Assignment:
Please repeat the data exactly. Any picture in it stays out.

Supplied information:
☆ ☆ ☆ ☆

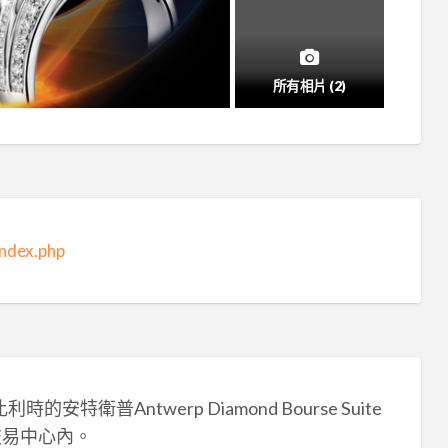
所有相片 (2)
ndex.php
衛普Antwerp Diamond Bourse Suite
n 鑽石交易中心內。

☆ ☆ ☆ ☆

Result for this exercise:
所有相片 (2)
ndex.php
衛普Antwerp Diamond Bourse Suite
n 鑽石交易中心內。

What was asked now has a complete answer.